The gist is this: Programmers view computers as deterministic. They can't tolerate a tool that behaves differently from run to run. They have a very binary view of the world: If it can't satisfy this "basic" requirement, it's crap.
Programmers have made their career (and possibly life) being experts at solving problems that greatly benefit from determinism. A problem that doesn't - well either that needs to be solved by sophisticated machine learning, or by a human. They're trained on essentially ignoring those problems - it's not their expertise.
And so they get really thrown off when people use computers in a nondeterministic way to solve a deterministic problem.
For everyone else, the world, and its solutions, are mostly non-deterministic. When they solve a problem, or when they pay people to solve a problem, the guarantees are much lower. They don't expect perfection every time.
When a normal human asks a programmer to make a change, they understand that communication is lossy, and even if it isn't, programmers make mistakes.
Using a tool like an LLM is like any other tool. Or like asking any other human to do something.
For programmers, it's a cardinal sin if the tool is unpredictable. So they dismiss it. For everyone else, it's just another tool. They embrace it.
[1] This, of course, is changing as they become better at coding.
> And so they get really thrown off when people use computers in a nondeterministic way to solve a deterministic problem
Ah, no.
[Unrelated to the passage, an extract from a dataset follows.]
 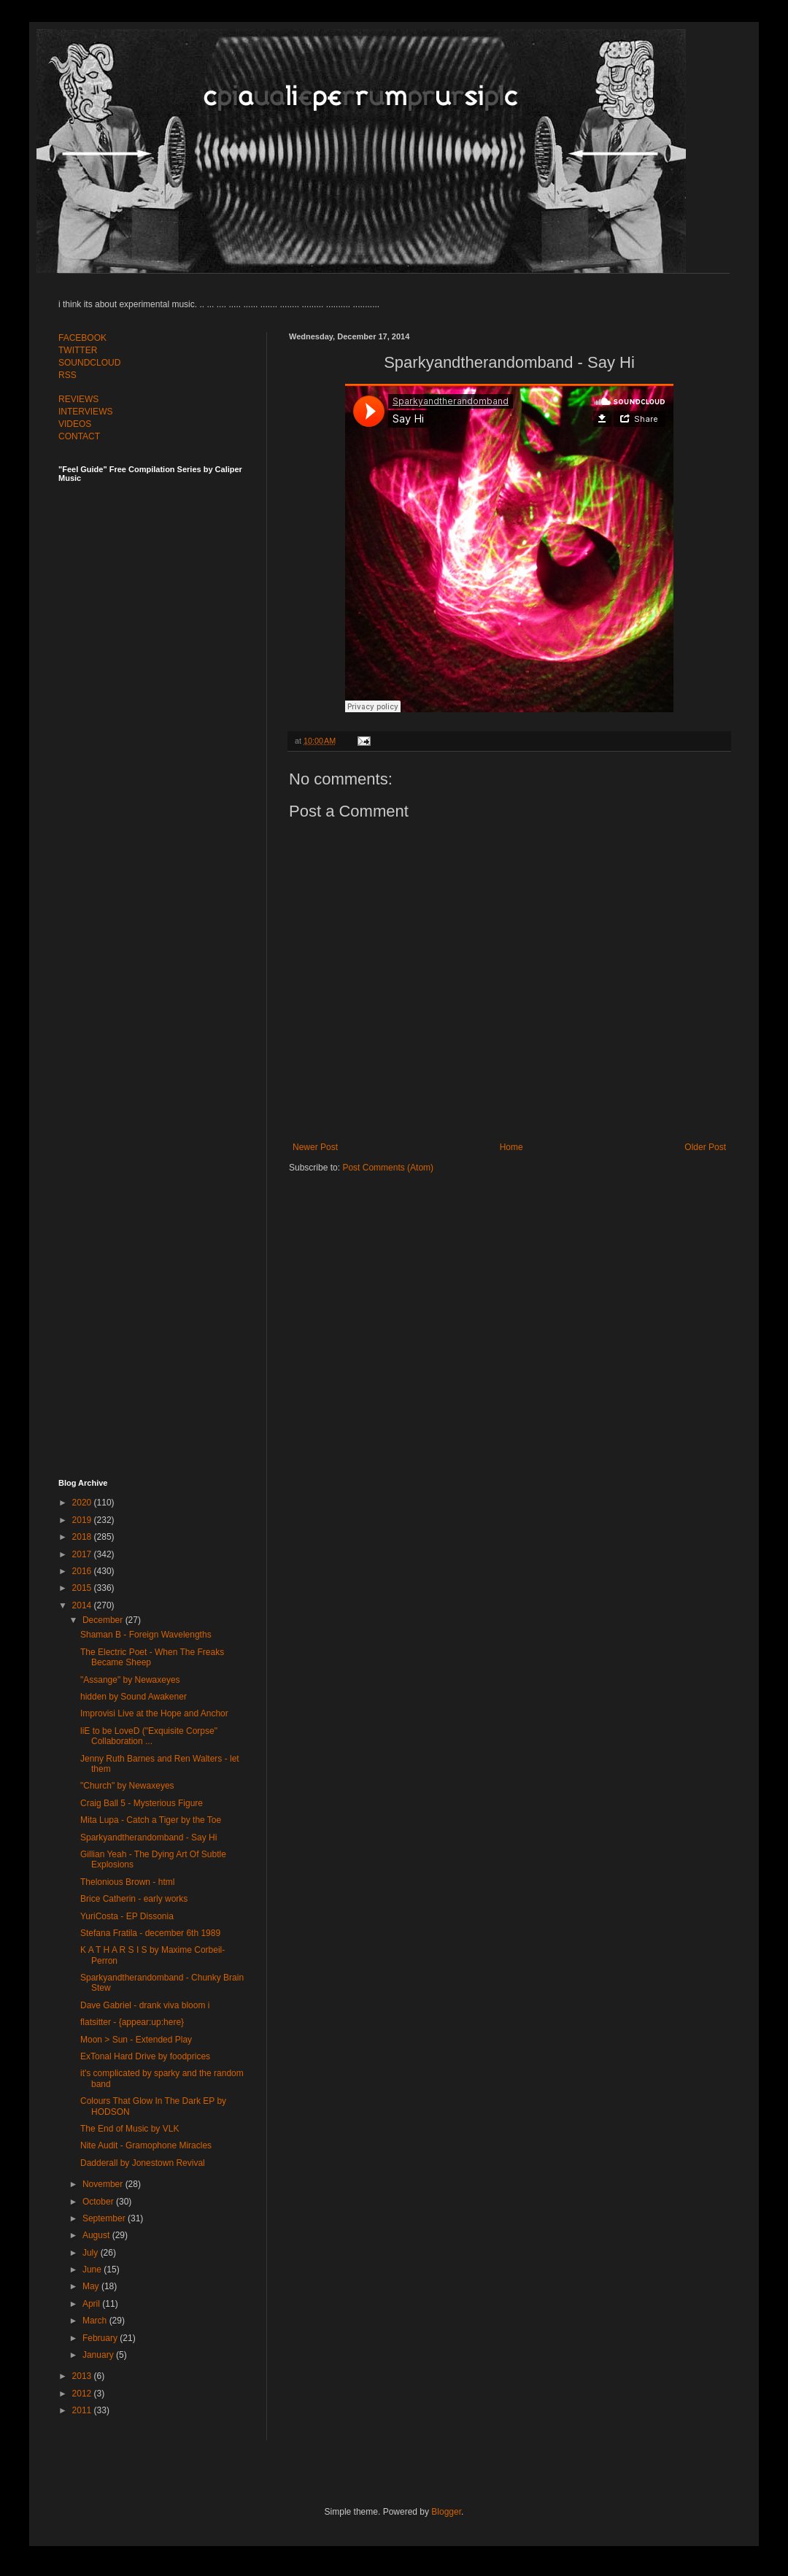 I want to click on CONTACT, so click(x=79, y=436).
This is wildly off the mark, but I think a lot of people don't understand what SWEs actually do.
We don't get paid to write code. We get paid to solve problems. We're knowledge workers like lawyers or doctors or other engineers, meaning we're the ones making the judgement calls and making the technical decisions.
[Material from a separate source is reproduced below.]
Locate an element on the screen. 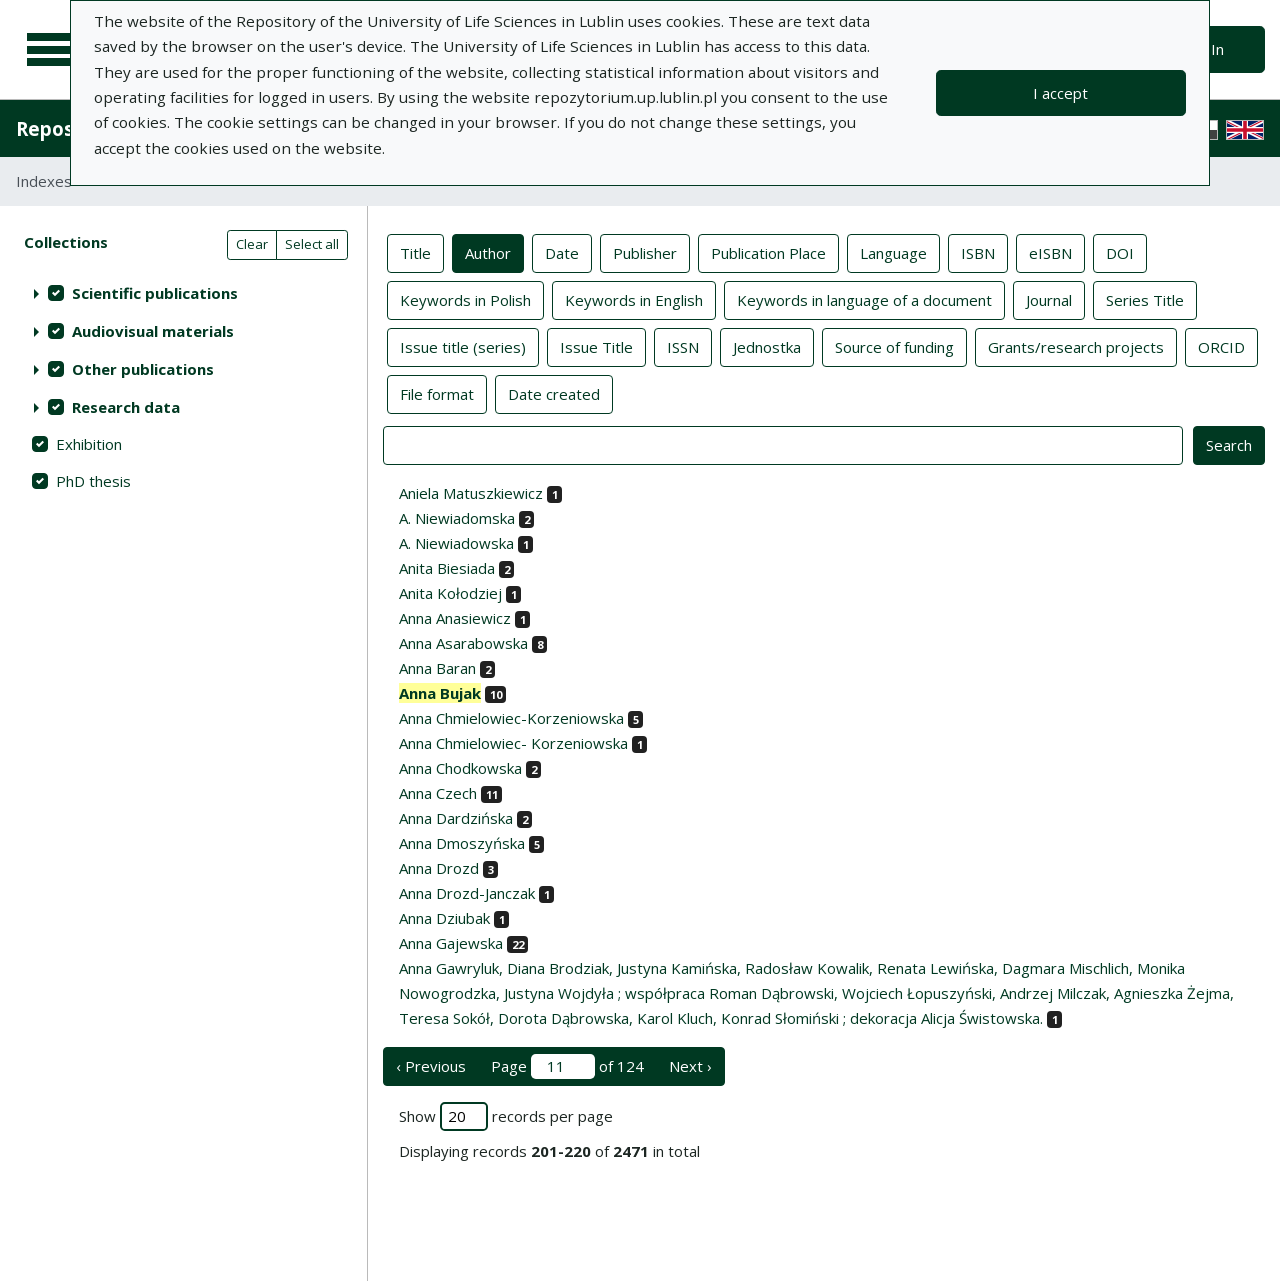  Journal is located at coordinates (1049, 299).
In my current job, I tell my boss what I'm going to be working on, not the other way around. That's not always true, but it's mostly true for most SWEs.
The flip side of that is I'm also held responsible. If I write ass code and deploy it to prod, it's my ass that's gonna get paged for it. If I take prod down and cause a major incident, the blame comes to me. It's not hard to come up with scenarios where your bad choices end up costing the company enormous sums of money. Millions of dollars for large companies. Fines.
So no, it has nothing to do with non-determinism lol. We deal with that all the time. (Machine learning is decades old, after all.)
It's evaluating things, weighing the benefits against the risks and failure modes, and making a judgement call that it's ass.
I’m perfectly happy for my tooling to not be deterministic. I’m not happy for it to make up solutions that don’t exist, and get stuck in loops because of that.
I use LLMs, I code with a mix of antigravity and Claude code depending on the task, but I feel like I’m living in a different reality when the code I get out of these tools _regularly just doesn’t work, at all_. And to the parents point, I’m doing something wrong for noticing that?